Auto-Generated Monitoring of Event Data with Annotations

Automating the creation of monitors for eventing data with Auto-generated Event Monitors at Udemy

Published in

Udemy Tech Blog

9 min readApr 28, 2022

With over 49M learners tallying-up over 680M course enrollments, it’s imperative that there are no errors in our platform’s code that could disrupt learners’ ability to access educational content. Meanwhile, as developers, we have an abstract representation of what our code does. We spend so much time inside our heads, it’s very easy to make mistakes when mapping our thinking to reality. As we continuously ship our code into production, we don’t actually know if users encounter any problems on their side. One method to overcome this blind spot is to monitor user events such as clicks, page views, etc., which lets you see the granular details of your user activity and in turn, any errors users encounter trying to navigate these events.

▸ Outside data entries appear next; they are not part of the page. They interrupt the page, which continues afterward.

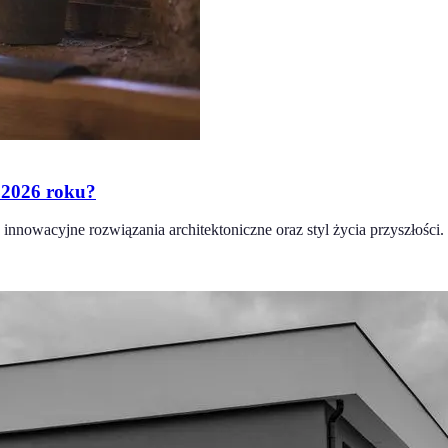
 2026 roku?
nowacyjne rozwiązania architektoniczne oraz styl życia przyszłości.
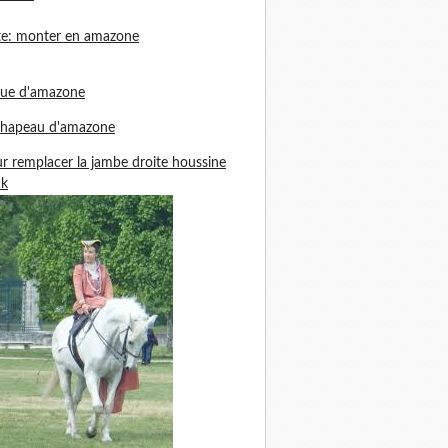
te: monter en amazone
nue d'amazone
chapeau d'amazone
r remplacer la jambe droite houssine
ck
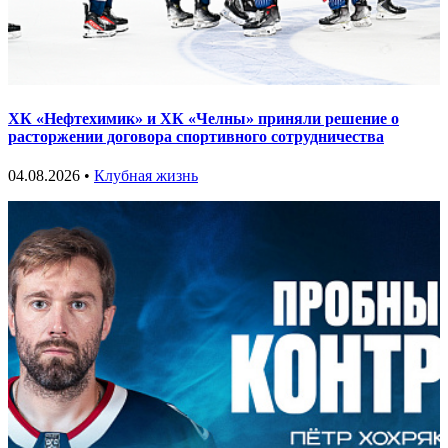
ХК «Нефтехимик» и ХК «Челны» приняли решение о
расторжении договора спортивного сотрудничества
04.08.2026 •
Клубная жизнь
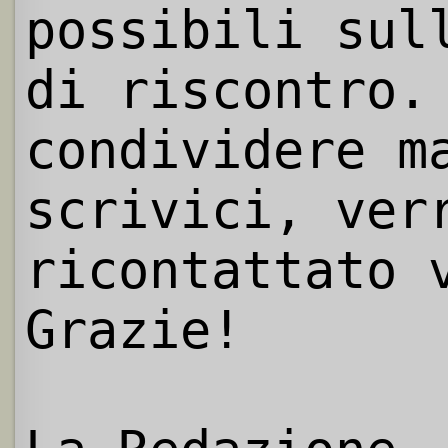
possibili sul
di riscontro.
condividere m
scrivici, ver
ricontattato 
Grazie!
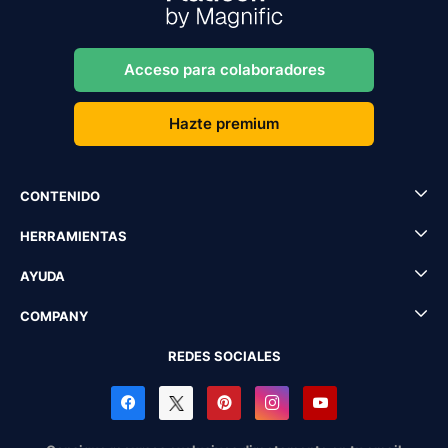
Acceso para colaboradores
Hazte premium
CONTENIDO
HERRAMIENTAS
AYUDA
COMPANY
REDES SOCIALES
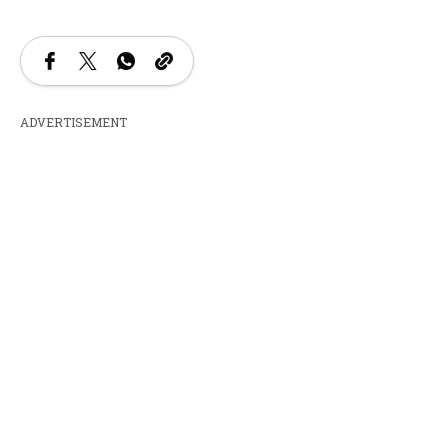
ADVERTISEMENT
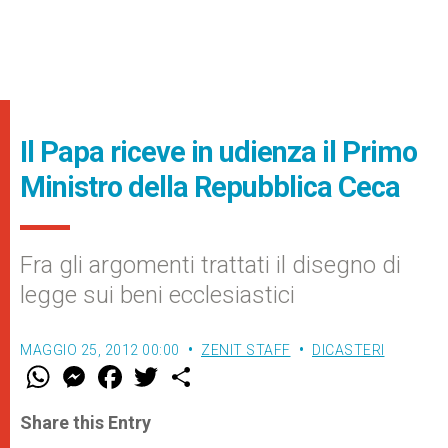
Il Papa riceve in udienza il Primo
Ministro della Repubblica Ceca
Fra gli argomenti trattati il disegno di
legge sui beni ecclesiastici
MAGGIO 25, 2012 00:00
ZENIT STAFF
DICASTERI
W
M
F
T
S
h
e
a
w
h
a
s
c
i
a
t
s
e
t
r
Share this Entry
s
e
b
t
e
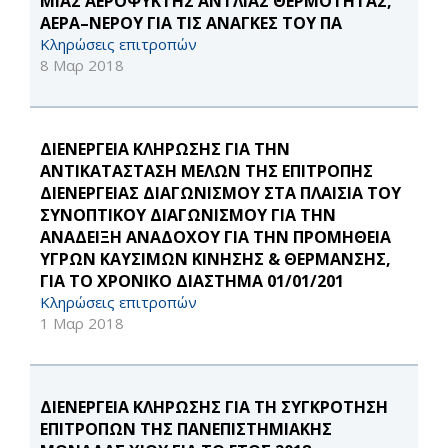
ΜΙΑΣ ΑΕΡΟΨΥΚΤΗΣ ΑΝΤΛΙΑΣ ΘΕΡΜΟΤΗΤΑΣ,
ΑΕΡΑ–ΝΕΡΟΥ ΓΙΑ ΤΙΣ ΑΝΑΓΚΕΣ ΤΟΥ ΠA
Κληρώσεις επιτροπών
8 Μαρ 2018
ΔΙΕΝΕΡΓΕΙΑ ΚΛΗΡΩΣΗΣ ΓΙΑ ΤΗΝ
ΑΝΤΙΚΑΤΑΣΤΑΣΗ ΜΕΛΩΝ ΤΗΣ ΕΠΙΤΡΟΠΗΣ
ΔΙΕΝΕΡΓΕΙΑΣ ΔΙΑΓΩΝΙΣΜΟΥ ΣΤΑ ΠΛΑΙΣΙΑ ΤΟΥ
ΣΥΝΟΠΤΙΚΟΥ ΔΙΑΓΩΝΙΣΜΟΥ ΓΙΑ ΤΗΝ
ΑΝΑΔΕΙΞΗ ΑΝΑΔΟΧΟΥ ΓΙΑ ΤΗΝ ΠΡΟΜΗΘΕΙΑ
ΥΓΡΩΝ ΚΑΥΣΙΜΩΝ ΚΙΝΗΣΗΣ & ΘΕΡΜΑΝΣΗΣ,
ΓΙΑ ΤΟ ΧΡΟΝΙΚΟ ΔΙΑΣΤΗΜΑ 01/01/201
Κληρώσεις επιτροπών
1 Μαρ 2018
ΔΙΕΝΕΡΓΕΙΑ ΚΛΗΡΩΣΗΣ ΓΙΑ ΤΗ ΣΥΓΚΡΟΤΗΣΗ
ΕΠΙΤΡΟΠΩΝ ΤΗΣ ΠΑΝΕΠΙΣΤΗΜΙΑΚΗΣ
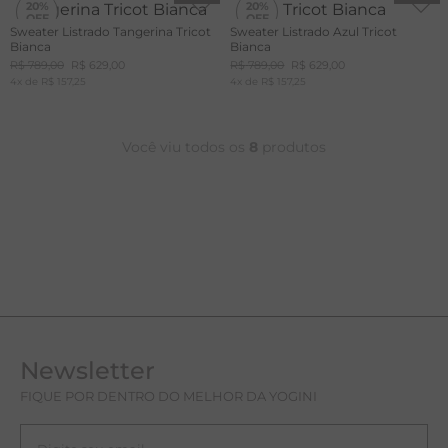
20%
20%
Sweater Listrado Tangerina Tricot
Sweater Listrado Azul Tricot
Bianca
Bianca
R$
789
,
00
R$
629
,
00
R$
789
,
00
R$
629
,
00
4
x de
R$
157
,
25
4
x de
R$
157
,
25
Você viu todos os
8
produtos
Newsletter
FIQUE POR DENTRO DO MELHOR DA YOGINI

In this blog post, we will look at how we make life easier for both event developers and designers by creating Auto-generated Event Monitors. We will also examine why monitoring is necessary to provide a better user experience and explore how we collect our monitoring data, aka our metrics.

Monitor Anything

At Udemy, we are always improving our system by adding new features and functionalities, thus our system is becoming increasingly complex and distributed. Consequently, end-to-end monitoring of our systems is essential to provide a better service for our users. You may be asking, “why don’t you use testing strategies like unit or integration tests?” And we are using different sets of testing strategies, but these testing strategies may not be successful at preventing:

Missing or incorrect translations
CSS issues ( button off-screen)
Interaction between A/B experiments
Service outages whose interfaces are mocked in our tests

This is where event monitors come into play. Setting up the event monitors helps us minimize these issues. To set-up, we supply these event monitors with metrics — for the purpose of this blogpost, metrics are the total number of user events by their type — as input from our servers. On top of this, we define a set of alarms on the monitors to alert when any threshold is exceeded. If any alarm is triggered by these monitors, we take immediate action to fix the issue so that no one using our platform is having a bad experience.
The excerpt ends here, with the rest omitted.